February to mid-May is prime time to find fresh, live crawfish. Much of what you find in stores isn’t fresh and is farm raised. Crawfish season varies from one year to the next, based on how cold (or mild) the weather was during the Gulf Coast winter. It also depends on the amount of rain, and the water levels in the swamps and bayous. Wet and warm is what you want for primo crawfish.
Crawfish are freshwater crustaceans. Louisiana has more than thirty different species of crawfish, but only two species are commercially important to the industry: the red swamp crawfish and the white river crawfish.
Crawfish are healthy food. They are an excellent source of high-quality protein, low in calories, fat and saturated fat, and a good source of vitamins.

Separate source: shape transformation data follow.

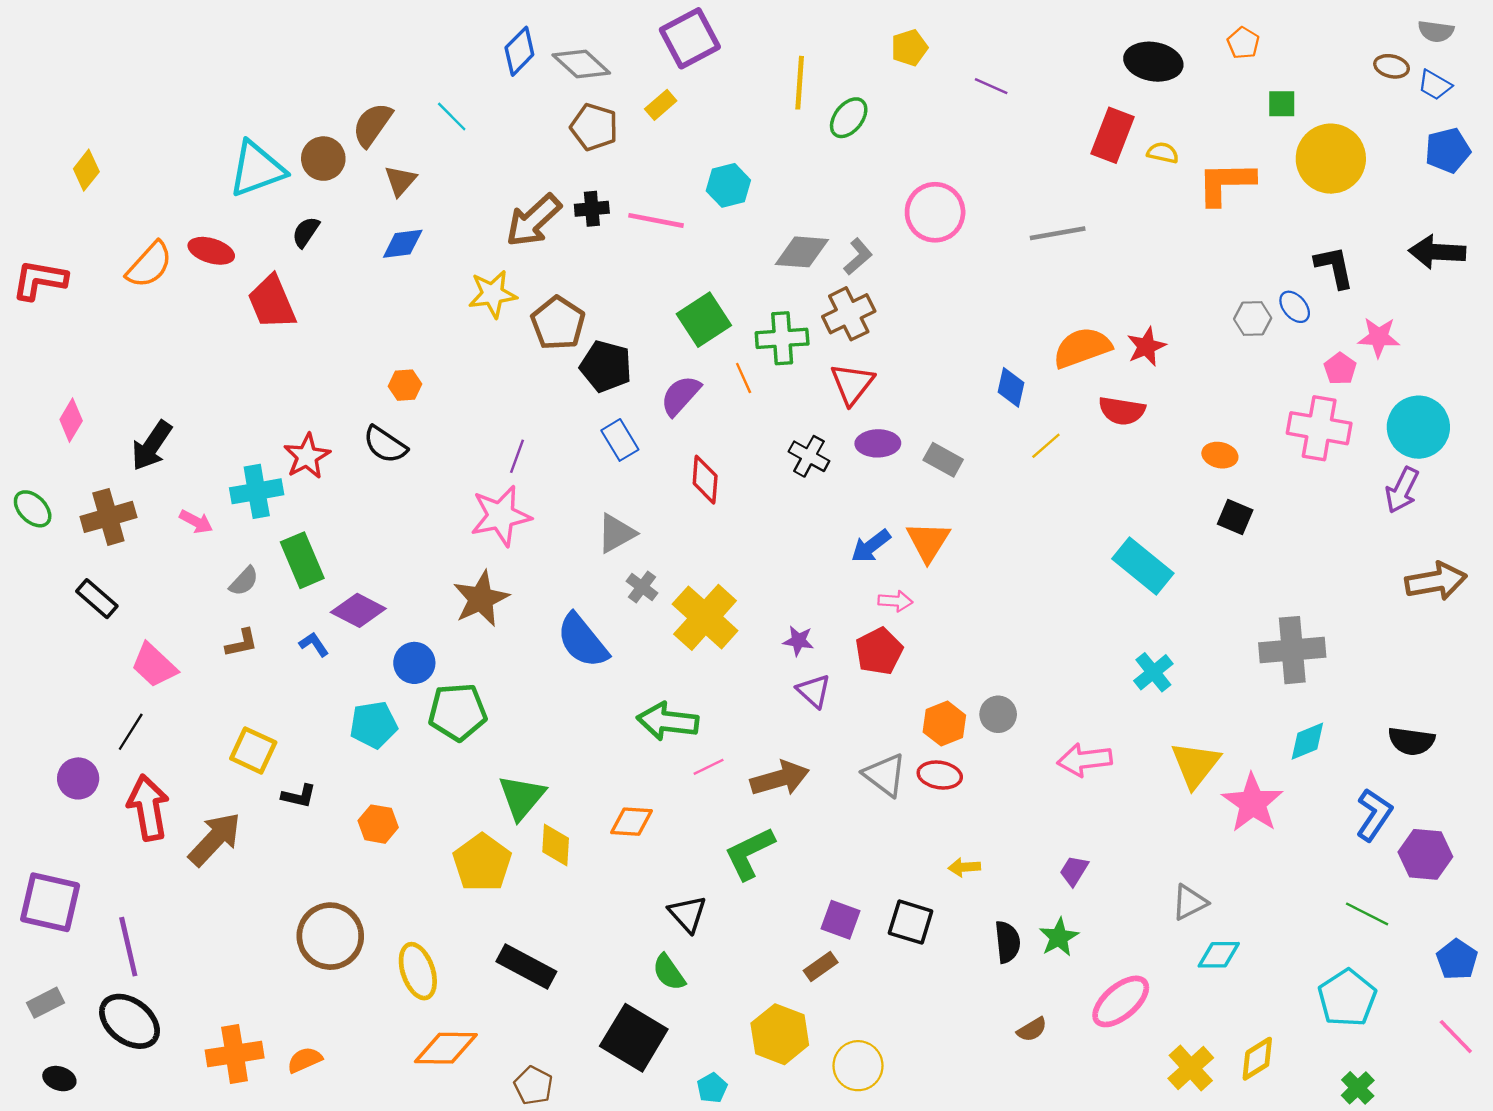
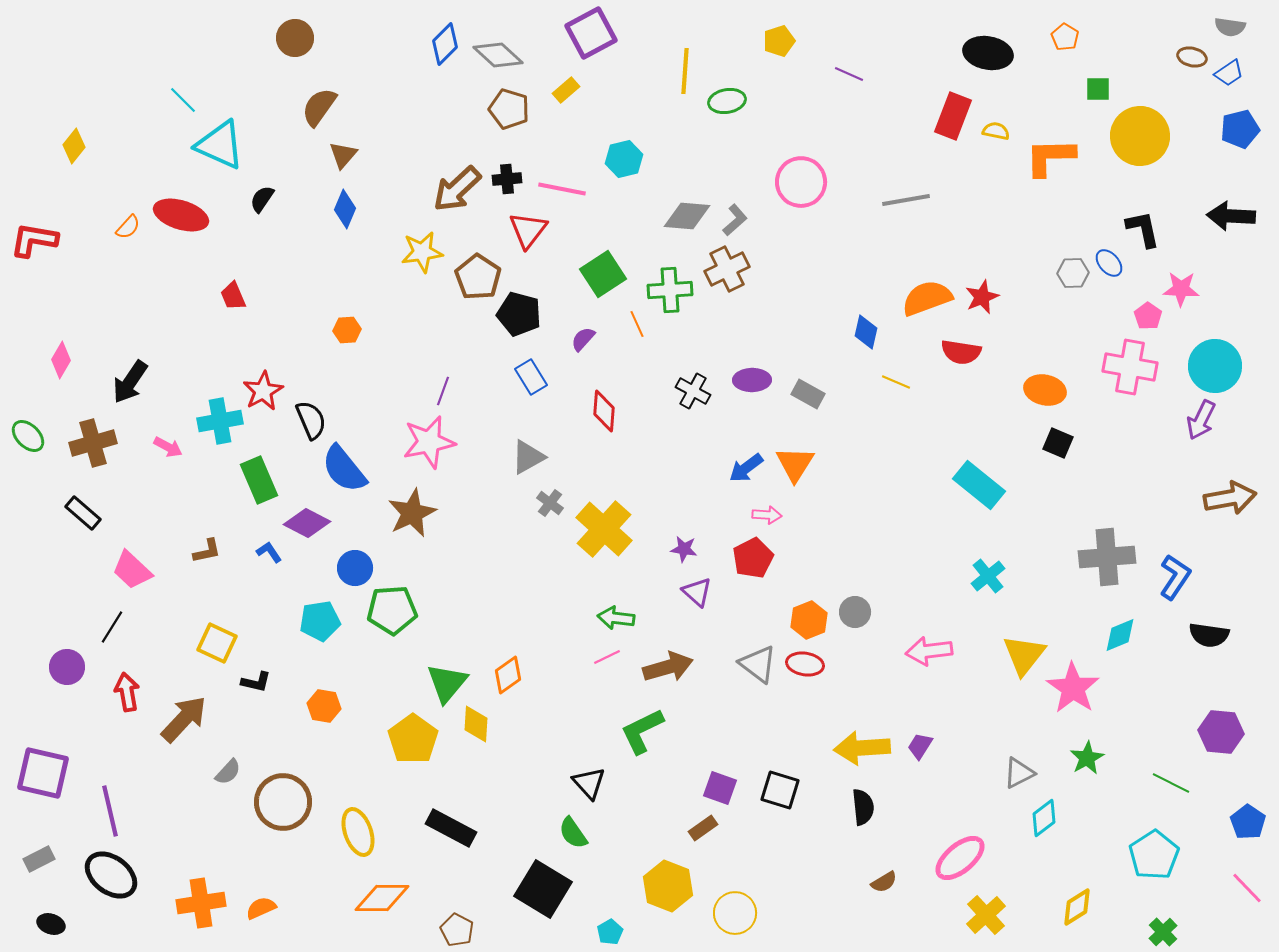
blue trapezoid: (1435, 85) -> (1229, 73), turned -64
cyan line: (452, 117) -> (183, 100), moved
green ellipse: (849, 118) -> (727, 101), turned 42
brown circle: (323, 159) -> (295, 38), moved
cyan triangle: (257, 169) -> (220, 145), turned 44
blue diamond: (403, 244) -> (345, 209), turned -60
red ellipse: (211, 251) -> (181, 215), size x1.4
orange semicircle: (149, 265) -> (128, 227), size x0.6
red trapezoid: (272, 302) -> (233, 296), moved, size x0.6
red triangle: (852, 384) -> (528, 230), moved
purple semicircle: (681, 396) -> (583, 339), size x0.7
black semicircle: (385, 445) -> (311, 420), moved, turned -147
yellow line: (1046, 446) -> (896, 382), turned 64
orange ellipse: (1220, 455) -> (1045, 390), size x1.4
gray semicircle: (244, 581) -> (228, 772), moved
blue semicircle: (582, 641) -> (344, 469), moved
green arrow: (668, 721) -> (616, 618), moved, size x0.7
red arrow: (148, 808) -> (127, 692), size x0.7
blue L-shape: (1374, 815) -> (1175, 577), moved
orange diamond: (632, 822) -> (508, 675), moved, turned -39
yellow arrow: (964, 867) -> (862, 748), moved, size x2.0
green star: (1059, 937) -> (1087, 758), moved
cyan diamond: (1219, 955) -> (1044, 818), turned -36
yellow cross: (1191, 1068) -> (986, 915), moved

So, if you aren’t gonna do a Crawfish Boil at the house for all of your neighborhood. No problem! Here’s a list of bona fide festivals where you can get up close and personal with the Louisiana crustacean:
March 21 – 24, 2019, in Chalmette St. Bernard Parish is one of the most seafood-centric regions of Louisiana, with a commercial fishing industry that has thrived for decades. So it’s no wonder the Louisiana Crawfish Festival is in the parish seat of Chalmette, located just a few minutes’ drive from downtown New Orleans. Head to the fest for crawfish served up every which way, with sides of Cajun music, crafts and pageants.
March 31, 2019, in Eunice The goal of this fest: Win over a panel of judges’ hearts (or tastebuds, anyway) with the best batch of crawfish étouffée. Étouffée is Cajun heritage in a bowl, a stew made with a “blonde” roux, crawfish and vegetables, and served over rice. At this 34th annual cook-off, a few lucky competitors are awarded bragging rights, but it just might be hungry festival attendees who are the real winners. See our Etouffee recipe featured this month.
April 27, 2019, in Slidell Billed as the largest one-day event on the Northshore, the Hospice Foundation of the South-sponsored Crawfish Cookoff in Slidell boasts 60-plus teams vying for the title of Best Crawfish in St. Tammany Parish. Bands known well beyond the parish line play at this charity event, and special attractions include a Kids Zone for children age 12 and under.
If that’s not enough we at yall.com want you to remember that April is Louisiana Crawfish Awareness Month. So remember, crawfish are good for you! Crawfish is packed with high-quality protein. … Crawfish are low in fat and contain only trace amounts of carbohydrates. Crawfish are high in B Vitamins and minerals such as Calcium, Magnesium, Iron, Zinc and Phosphorous. A 3-ounce serving of cooked crawfish contains 70 calories and 14 grams of protein.
Laissez Le Bon Ton Roule! Y’all!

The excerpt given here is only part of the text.